Autumn eh? It’s a funny season, a sort of ending, somehow final. Although you know that spring is coming eventually, it has a terminal taint - a seasonal full stop.

A drawing to a close, the final curtain for barbecues, beaches, freckles, shorts and t-shirts. An end to those lazy dog days, lounging in the shade next to the river, letting the gurgling current schmooze past you, taking the heat of midday downstream towards Fordingbridge. Watching, lost in thought and anticipation. Waiting for the evening to gather you up in it’s cooling embrace, for the sights, sounds and smells of dusk to rouse you from your splendid slumber. Waiting for the river to come alive, the heart wrenching sploosh of the rising fish under the alder to wrest you from your repose and bring you heron like into complete and utter focus on the water that has the current slowing to a crawl. A seemingly timeless place that only a warm summer dusk and a rising fish can bring.

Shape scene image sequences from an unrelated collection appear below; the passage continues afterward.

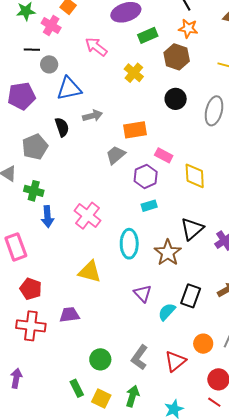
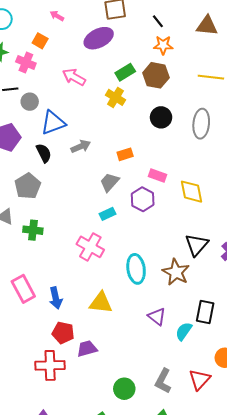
green rectangle: (148, 35) -> (125, 72), moved
black semicircle: (62, 127) -> (44, 153), moved
orange rectangle: (135, 130) -> (125, 154), size x0.7
cyan rectangle: (149, 206) -> (107, 214), moved
blue arrow: (47, 217) -> (56, 298), moved
red pentagon: (31, 289) -> (63, 333), moved

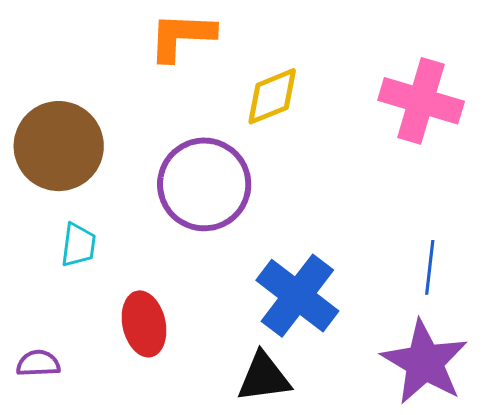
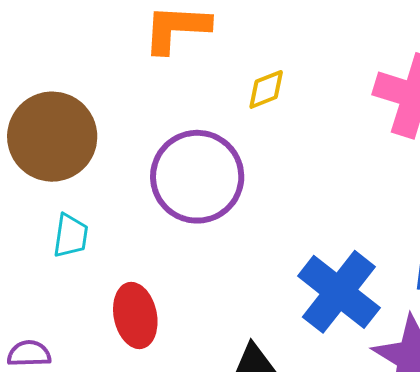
yellow diamond: (272, 96) -> (266, 89), size x0.7
blue cross: (297, 296) -> (339, 292), moved

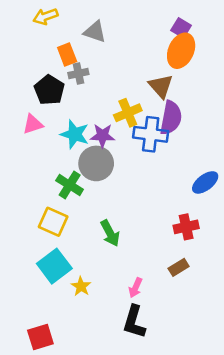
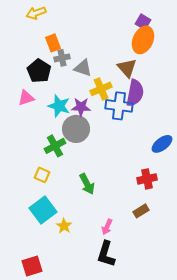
gray triangle: (95, 32) -> (83, 68), moved
green cross: (70, 185) -> (55, 146), turned 30
yellow square: (53, 222) -> (42, 175), size x0.7

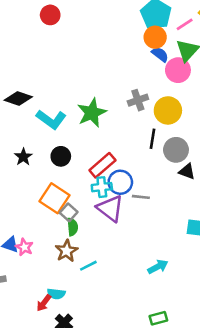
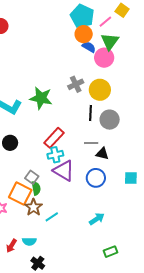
green star: (92, 113) -> (41, 98), turned -30
black circle: (61, 156) -> (10, 143), moved
black triangle: (187, 171) -> (102, 154), moved
blue circle: (120, 182) -> (96, 178), moved
gray line: (141, 197) -> (91, 143), moved
orange square: (54, 198) -> (20, 194), moved
cyan arrow: (158, 267) -> (97, 219), moved
red arrow: (44, 303) -> (11, 246), moved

Ahh yes, Autumn. It’s like watching an old friend wither away and get old before their time, wishing you’d spent more time with them and squandered less in front of the computer, or at work. Every speckled leaf, helicoptering towards the grounds heavy grasp is another wrinkle on a once youthful face, every rotting plant stem hanging lifeless to the waters surface another grey hair. A bit more stoop, a creaking bone, a little less energy, stiffening joints. No, it’s hard not to become somewhat maudlin at summers passing, the end of the trout season. The dying back of summers bloom.

Apparently it's not just me that feels this vague discomfort at the passing of this years non-summer. I heard the radio the other day as I was preparing to head off to work, they were discussing, in what can only be described as a cheery manner, songs to be buried to. A great breakfast topic, but it got me thinking, what song do I want played at my funeral? I settled on a cover version of a carpenters song by Sonic Youth. You may have heard it in the film Juno, it’s one of the most bitter sweet love songs I’ve ever heard – alternative enough, just the right amount of feedback and a shining example of slacker-pop.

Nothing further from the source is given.